Maybe there is another solution? The goal is just to visualize the ECG and PPG signal.
Thank you very much in advance!

@msaenen77: I have the same issue, need about 10 streams of 100 Hz data. Did you find a solution?

What you’re describing should work. Influx supports nanosecond-precision timestamps, and Grafana should be able to visualize data with that kind of resolution. Are you facing a specific issue getting this to work?

Since we are trying to send 100 values every second, we put them in JSON arrays.
{"ID":"Unit_A", "Waveform1":[1,2,3....,100], "Waveform2":[1,2,3,...,100], ..... , "Waveform10":[1,2,3,...,100]}

When I used Telegraf to pipeline the MQTT to influxdb, it made many fields like Waveform1_0, Waveform1_99, etc. What I wanted was to have one field, and then create new timestamps at a constant rate. Is there a way for telegraf or some other tool to do that? I have complete control over the JSON format, but if I have to add names and timestamps for each value to the JSON, the wireless link will be overloaded.

Also, as a second issue, I am reading the Grafana will probably struggle trying to run the queries even several times a second to get a real time display of thousands of points, because it’s having to query them all, rather than just the last packet.

Thanks @mikemitchell for the extra info, this is very helpful!

Re. getting the data into Influx, I have to admit my knowledge of Telegraf is limited.
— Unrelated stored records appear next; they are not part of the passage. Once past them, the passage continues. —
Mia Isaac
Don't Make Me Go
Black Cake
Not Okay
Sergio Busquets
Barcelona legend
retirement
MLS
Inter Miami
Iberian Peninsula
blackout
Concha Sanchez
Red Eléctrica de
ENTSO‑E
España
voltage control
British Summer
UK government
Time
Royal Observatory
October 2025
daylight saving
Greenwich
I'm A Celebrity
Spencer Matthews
Since it belongs to the Influx stack, it may be better to get some advice on the Influx forum. There’s a “Collect” category where I’ve seen similar topics being discussed.
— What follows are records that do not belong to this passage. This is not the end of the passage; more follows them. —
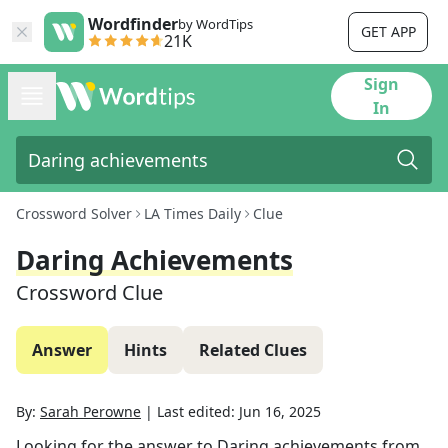
Wordfinder
by WordTips
GET APP
21K
Sign
In
Crossword Solver
LA Times Daily
Clue
Daring Achievements
Crossword Clue
Answer
Hints
Related Clues
By:
Sarah Perowne
|
Last edited:
Jun 16, 2025
Looking for the answer to
Daring achievements
from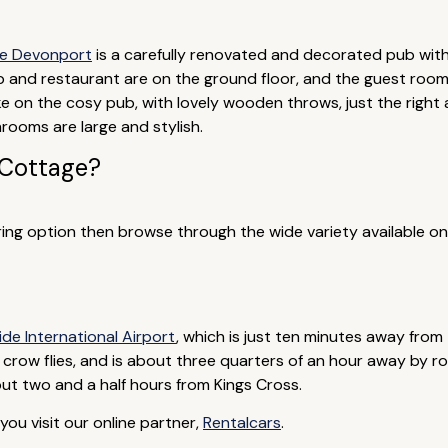
e Devonport
is a carefully renovated and decorated pub with
ub and restaurant are on the ground floor, and the guest room
 on the cosy pub, with lovely wooden throws, just the right a
ooms are large and stylish.
 Cottage?
tering option then browse through the wide variety available on
ide International Airport
, which is just ten minutes away from 
 crow flies, and is about three quarters of an hour away by road
bout two and a half hours from Kings Cross.
ou visit our online partner,
Rentalcars
.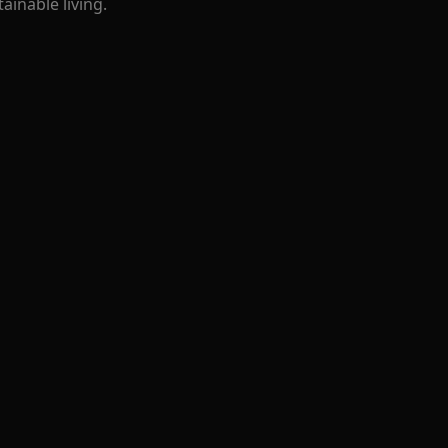
ainable living.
Of course if you happened to have a Python script or similar that’s used for data ingestion (like OP @msaenen77), then adding timestamps through that would be pretty straightforward.
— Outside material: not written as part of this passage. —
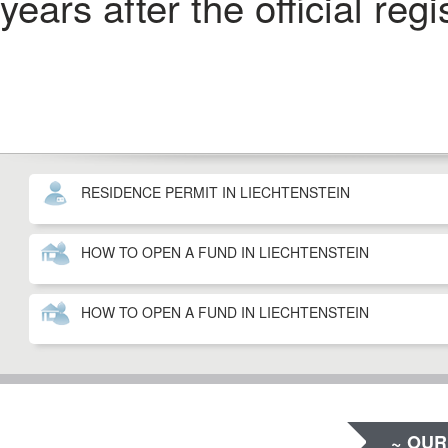
years after the official reg
RESIDENCE PERMIT IN LIECHTENSTEIN
HOW TO OPEN A FUND IN LIECHTENSTEIN
HOW TO OPEN A FUND IN LIECHTENSTEIN
~ OUR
Got you - I didn’t fully realize that real-time visualization is the goal here (it didn’t seem to be in OP’s post). This does indeed change the picture a little, though I feel like it should still be workable through Grafana. Maybe consider the following two points:

Good luck! Would love to hear how you get on in the end.

@svetb Thanks, that is quite helpful. I was probably reading some older posts, and did not realize that fast streaming is locked out in the default config file min_refersh_interval . I will try that.

Hi msaenen77, how did your project go?
I have a similar project, could you help me?